Keywords

1 Introduction

With the internationalization of information communication, more and more business institutions are doing international activities. For example, government departments often require to classify documents in different languages, the international e-commerce website needs to classify and recommend the goods described in multiple languages, and digital libraries are supposed to provide multilingual information services based on multilingual classification processing for various language users. Under such circumstances, automatic classification technology of different language documents is particularly important.

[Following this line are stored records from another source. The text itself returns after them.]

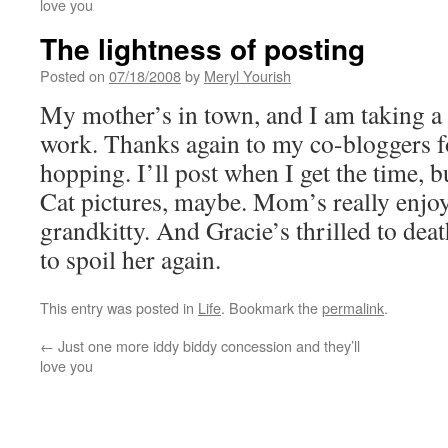
love you
The lightness of posting
Posted on
07/18/2008
by
Meryl Yourish
My mother’s in town, and I am taking a
work. Thanks again to my co-bloggers fo
hopping. I’ll post when I get the time, b
Cat pictures, maybe. Mom’s really enjo
grandkitty. And Gracie’s thrilled to dea
to spoil her again.
This entry was posted in
Life
. Bookmark the
permalink
.
←
Just one more iddy biddy concession and they’ll
love you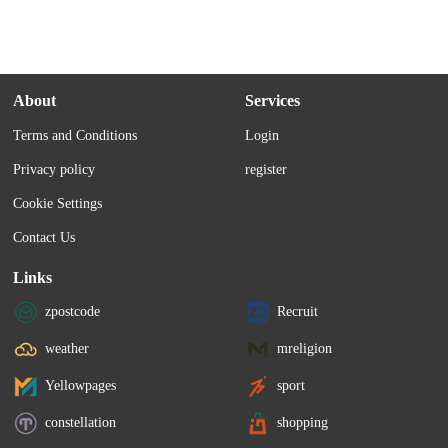
About
Services
Terms and Conditions
Login
Privacy policy
register
Cookie Settings
Contact Us
Links
zpostcode
Recruit
weather
mreligion
Yellowpages
sport
constellation
shopping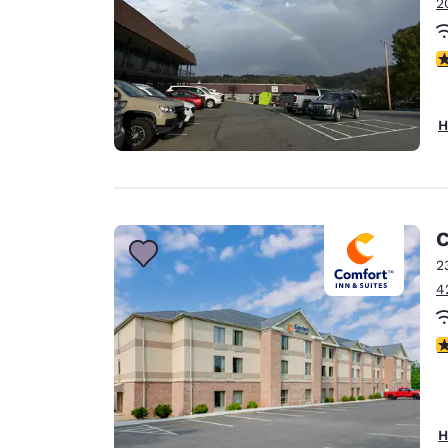
2
3
H
C
2
4
3
H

It is difficult for feature extraction of short text due to the single short text has few words and its content is scarce in semantics. Recently, multilingual short text classification has received increasing attention, and many algorithms have been proposed during the last decade. Parallel corpus-based methods [12] are usually categorized on the basis of single language documents, and then the corresponding language documents are divided into the same category. CL-ESA is an extension of parallel corpus-based methods [13, 14], which represents documents by similarity vectors between documents and indexed document sets. Gliozzo et al. [2] categorize text across languages of English and Italian by using a comparative corpus based on latent semantic analysis and classify the document in low-dimensional projection space. Hanneman et al. [4] improve the accuracy of classification by constructing syntactic of full-text translation algorithm. He [6] takes advantage of a bilingual dictionary, WordNet, to translate text feature vectors, and then study the similarity between two Chinese and English texts. Tang et al. [15] put forward generalized vector space model for cross-lingual text clustering. Faruqui et al. [1, 3] exploit the canonical correlation analysis for cross-lingual text analysis to find the largest correlation coefficient in the two language spaces, which aim at building a cross-language bridge. Luo et al. [10] improve the method of partial least squares to establish the latent intermediate semantics of multiple languages to classify the text across language in the potential space. Kim [8] proposes a convolutional neural network with multiple convolution kernels to classify texts(TextCNN).

Comparing with previous research, we introduce multilingual associative memory to extend convolutional neural network model. The model is constructed by the auto-associative memory relationship among multilingual languages, by the way counting the co-occurrence degree of multilingual words in the parallel corpus and the spatial relationships embedded in their corresponding words. We deal with word items at the document level. In order to exploit multilingual resources available, those matrixes which have the same semantic are amalgamated into single one. Local perception and weight sharing theory of convolutional neural networks could be applied to classify different documents under the combined language space.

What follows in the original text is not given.